Là il s’agit de vraiment travailler mais en étant forcé. Par exemple à la maison de correction on devait faire des centaines de petits tressages en paille... Cela rapportait car ils étaient vendus. Mon beau père m’a envoyé plusieurs fois dans une ferme en Grande Bretagne où j’ai fait les travaux des champs, les bêtes et tout le travail agricole, en short souvent, et soumis aux châtiments corporels.
Un travail inutile et terrible
Mon beau père avait un moyen assez simple de nous calmer de nous occuper pendant un temps long... il mélangeait 200g de riz, 200g de lentilles, 200g de pâtes (celles en forme de lettres) et 200g de petits cailloux blancs...il mélangeait bien et le puni devait séparer chaque catégorie dans des bols... sans erreur sous peine de recevoir le martinet autant de fois que d’erreurs.
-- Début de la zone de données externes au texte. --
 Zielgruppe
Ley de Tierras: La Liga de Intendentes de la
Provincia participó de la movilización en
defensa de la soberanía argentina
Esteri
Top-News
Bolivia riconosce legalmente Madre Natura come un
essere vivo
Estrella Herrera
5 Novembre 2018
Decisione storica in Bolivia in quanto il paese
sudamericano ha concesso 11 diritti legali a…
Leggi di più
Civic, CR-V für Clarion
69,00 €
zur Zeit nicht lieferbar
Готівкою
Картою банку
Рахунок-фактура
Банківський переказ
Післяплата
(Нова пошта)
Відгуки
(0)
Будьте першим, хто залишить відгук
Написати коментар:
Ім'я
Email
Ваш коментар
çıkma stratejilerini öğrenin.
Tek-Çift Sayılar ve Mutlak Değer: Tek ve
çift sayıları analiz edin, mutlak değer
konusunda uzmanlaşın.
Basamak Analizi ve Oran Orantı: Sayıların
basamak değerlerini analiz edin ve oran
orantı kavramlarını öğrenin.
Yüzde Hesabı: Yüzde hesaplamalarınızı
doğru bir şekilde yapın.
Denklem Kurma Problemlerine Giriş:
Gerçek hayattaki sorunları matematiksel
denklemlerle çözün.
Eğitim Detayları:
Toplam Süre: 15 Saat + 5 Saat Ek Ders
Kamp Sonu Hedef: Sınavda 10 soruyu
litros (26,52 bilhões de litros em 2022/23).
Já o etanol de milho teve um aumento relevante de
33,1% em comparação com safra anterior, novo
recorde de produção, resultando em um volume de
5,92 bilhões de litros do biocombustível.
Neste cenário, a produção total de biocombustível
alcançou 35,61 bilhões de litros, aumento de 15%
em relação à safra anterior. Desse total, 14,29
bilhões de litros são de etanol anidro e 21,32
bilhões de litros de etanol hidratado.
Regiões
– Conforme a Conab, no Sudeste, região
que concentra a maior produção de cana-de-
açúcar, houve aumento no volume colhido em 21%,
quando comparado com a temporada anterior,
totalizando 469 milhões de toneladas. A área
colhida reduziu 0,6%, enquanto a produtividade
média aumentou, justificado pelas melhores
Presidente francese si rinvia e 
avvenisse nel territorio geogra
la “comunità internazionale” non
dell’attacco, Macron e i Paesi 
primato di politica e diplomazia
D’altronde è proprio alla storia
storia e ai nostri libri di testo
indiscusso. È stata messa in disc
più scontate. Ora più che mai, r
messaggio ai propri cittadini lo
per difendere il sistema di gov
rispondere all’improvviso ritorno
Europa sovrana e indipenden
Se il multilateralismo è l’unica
Cela force à se concentrer pour ne pas mettre un caillou dans les lentilles... Ensuite il pesait avec une balance très précise... et ainsi définissait le nombre d’erreurs et donc le nombre de coups de martinet... j’ai passé des après-midi et des soirées à faire cela.
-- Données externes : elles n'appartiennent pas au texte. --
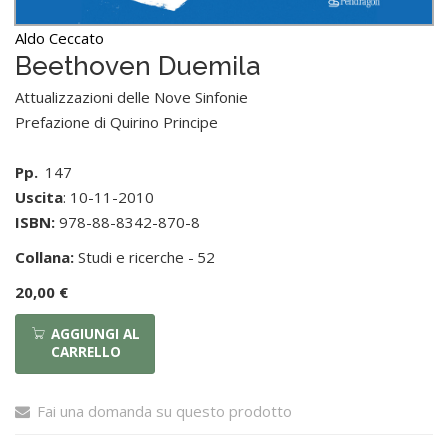
Aldo Ceccato
Beethoven Duemila
Attualizzazioni delle Nove Sinfonie
Prefazione di Quirino Principe
Pp.
147
Uscita
: 10-11-2010
ISBN:
978-88-8342-870-8
Collana:
Studi e ricerche -
52
20,00 €
AGGIUNGI AL
CARRELLO
Fai una domanda su questo prodotto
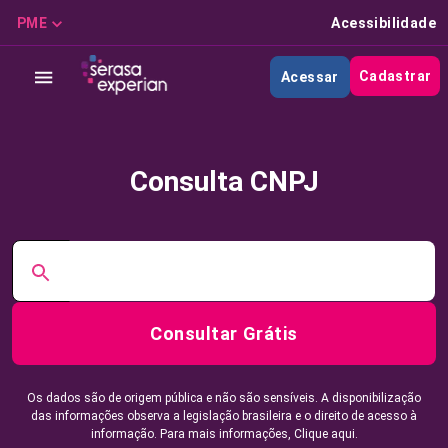
PME
Acessibilidade
Cadastrar
Acessar
Consulta CNPJ
Consultar Grátis
Os dados são de origem pública e não são sensíveis. A disponibilização
das informações observa a legislação brasileira e o direito de acesso à
informação. Para mais informações,
Clique aqui.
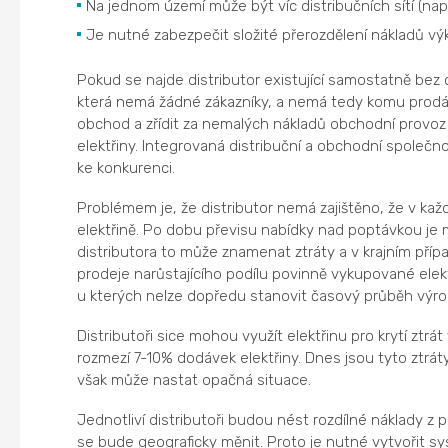
Na jednom území může být víc distribučních sítí (na
Je nutné zabezpečit složité přerozdělení nákladů výk
Pokud se najde distributor existující samostatně bez
která nemá žádné zákazníky, a nemá tedy komu prodáva
obchod a zřídit za nemalých nákladů obchodní provo
elektřiny. Integrovaná distribuční a obchodní společn
ke konkurenci.
Problémem je, že distributor nemá zajištěno, že v k
elektřině. Po dobu převisu nabídky nad poptávkou je 
distributora to může znamenat ztráty a v krajním pří
prodeje narůstajícího podílu povinně vykupované elekt
u kterých nelze dopředu stanovit časový průběh výroby
Distributoři sice mohou využít elektřinu pro krytí zt
rozmezí 7-10% dodávek elektřiny. Dnes jsou tyto ztrá
však může nastat opačná situace.
Jednotliví distributoři budou nést rozdílné náklady z 
se bude geograficky měnit. Proto je nutné vytvořit 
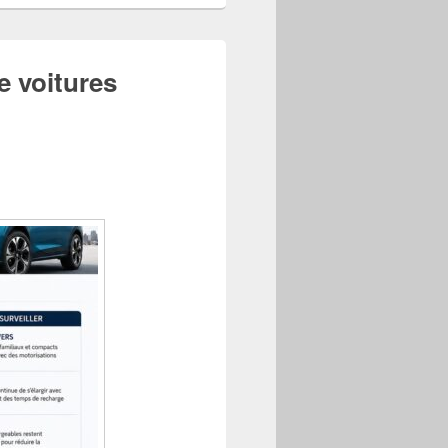
e voitures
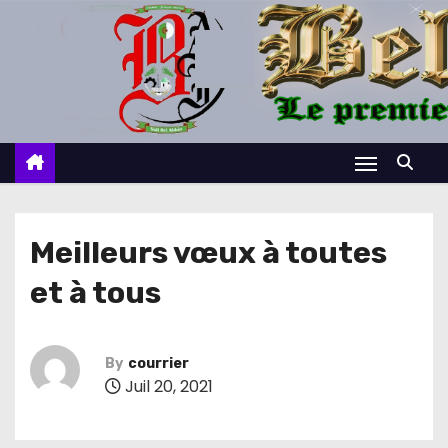
S
k
i
p
t
o
c
o
n
Meilleurs vœux à toutes
t
et à tous
e
n
t
By
courrier
Juil 20, 2021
Humiliation devant d’autres
Dernière humiliation devoir demander à un étranger (en général un ami de mon beau père ou un camarade à moi ou mes frères) de signer un document rédigé par le puni indiquant sa faute et comment il allait être puni... par exemple j’ai dû faire signer à trois camarades de classe le texte suivant que j’ai retrouvé :
Je suis karl ivain et j’ai menti à mon père concernant mes notes en classe. Je le regrette mais malgré mes 17 ans j’ai été fessé à la main et au martinet, effectué une heure de piquet et je suis consigné tous les dimanches pendant un mois.
J’ai vu les 3 signatures de copains... mieux valait faire vraiment signer car mon père demandait en général à celui qui avait signé si c’était bien lui le signataire...
J’ai dû aussi quelque fois aller chez un ami de mon beau père et lui demander de me fesser cul nu pour me punir... la honte totale !
C’était régulièrement. Après une faute la punition était décidée par le sort... un tirage avec deux dés... j’ai retrouvé récemment la feuille des instruments :
10– baguette de noisetier
11– 3 baguettes de noisetier
Le nombre de coups était déterminé par un deuxième lancer des deux dés et on multipliait par 10... cela allait donc de 20 à 120. Bien évidemment 20 claques sont très éloignées comme punition de 120 coups de baguettes de noisetier par exemple mais c’était le but du jeu...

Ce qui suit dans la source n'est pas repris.